Great pictures and good to see the setup you have put together.
Edited 2026-01-05 11:13 by wiseguy

Thanks for the comments!

  KeepIS said  

Replace the gate resistors, they can be compromised, I had that issue after the old changeover ATS I was using arched Mains AC to Inverter AC and took out a few FETs.

I did measure them, but you're right they're easily replaced.

  wiseguy said  

I have re-read the last few pages of your thread and now I have a question, what choke cores are you using now?

I never actually used the gapped amorphous nanocrystalline cores on the inverter.  I have always used 2 sets of 5 stacked MS-184040-2 cores (sendust) with 9 turns, each resulting in 38uH at 5 amps, 25uH at 80 amps, dropping to 15uH at 160 amps.

I need to look further to see if I can find any other issues...

Since you are not using the typical 48V battery bank with the HY4008/HY5608 setup ...

Did you ever check the gate drive waveforms?  Just to rule out potential anomalies that could have degraded the MOSFETs over time.

  analog8484 said  

Since you are not using the typical 48V battery bank with the HY4008/HY5608 setup ...

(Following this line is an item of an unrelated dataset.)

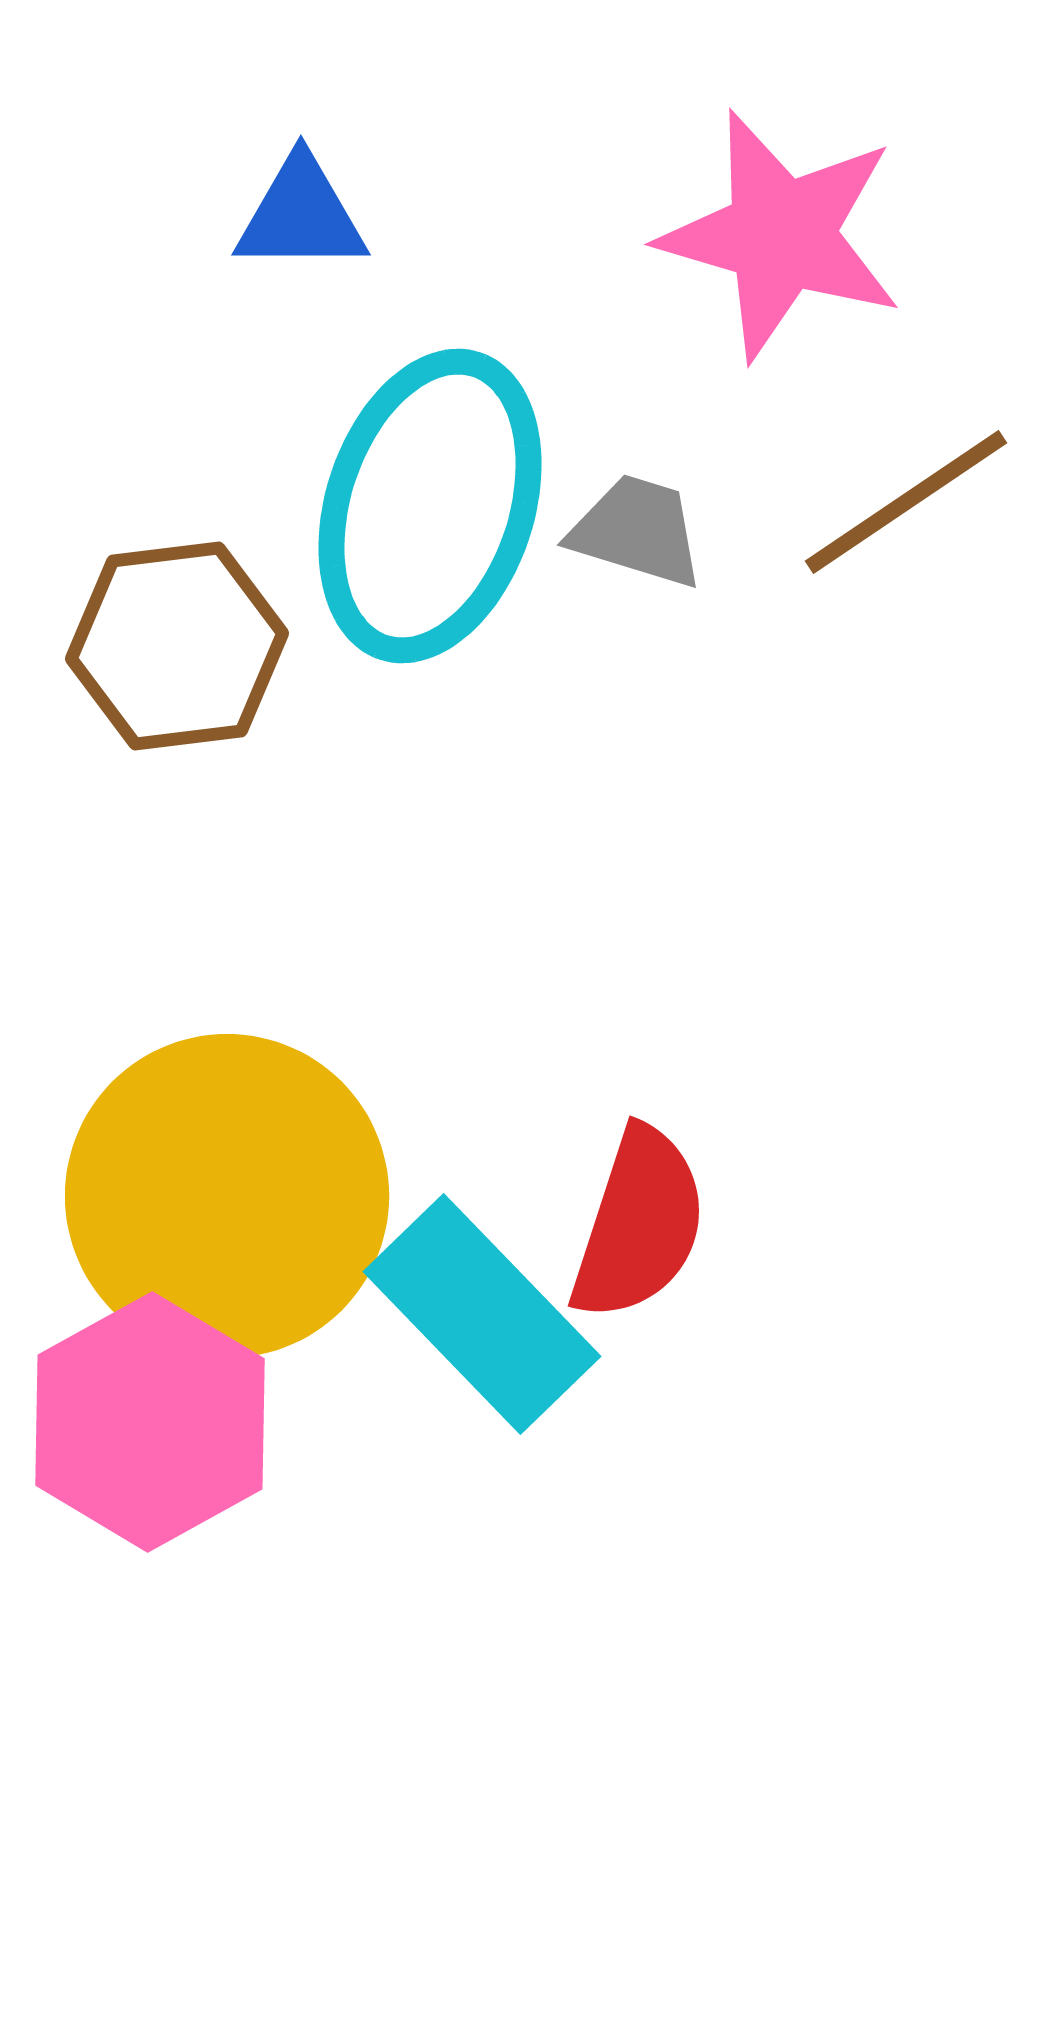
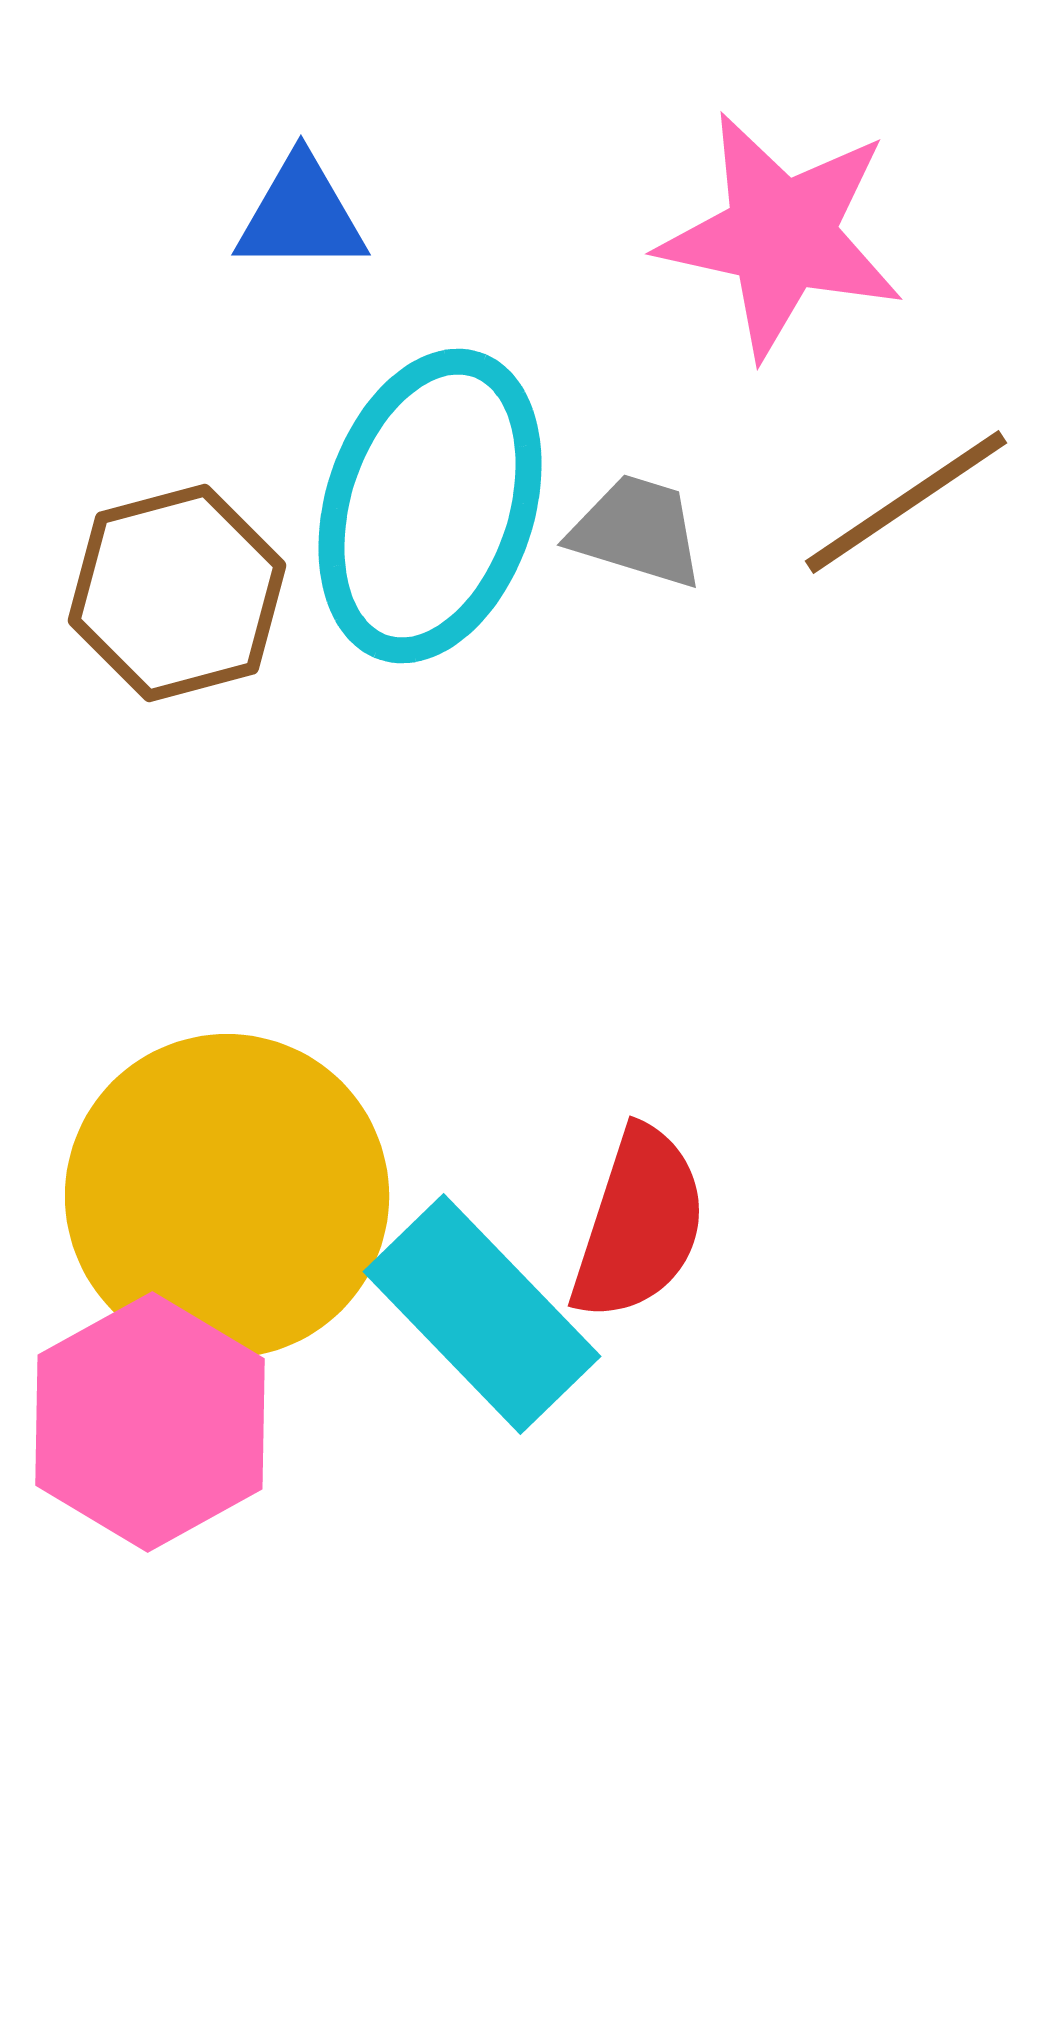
pink star: rotated 4 degrees counterclockwise
brown hexagon: moved 53 px up; rotated 8 degrees counterclockwise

Did you ever check the gate drive waveforms?  Just to rule out potential anomalies that could have degraded the MOSFETs over time.

Thanks for the suggestion.  I believe I did check the waveforms when I first got things running, because the power draw was a little more than I was expecting.  Of course this is a while ago, so I don't remember details exactly.  

At this point, I have a few parts on order from Digikey, so I can complete the build on 2 complete sets of boards.  This way I will have 2 complete running sets of boards to play with/compare.

Once I have these boards running, I should have some time to review everything.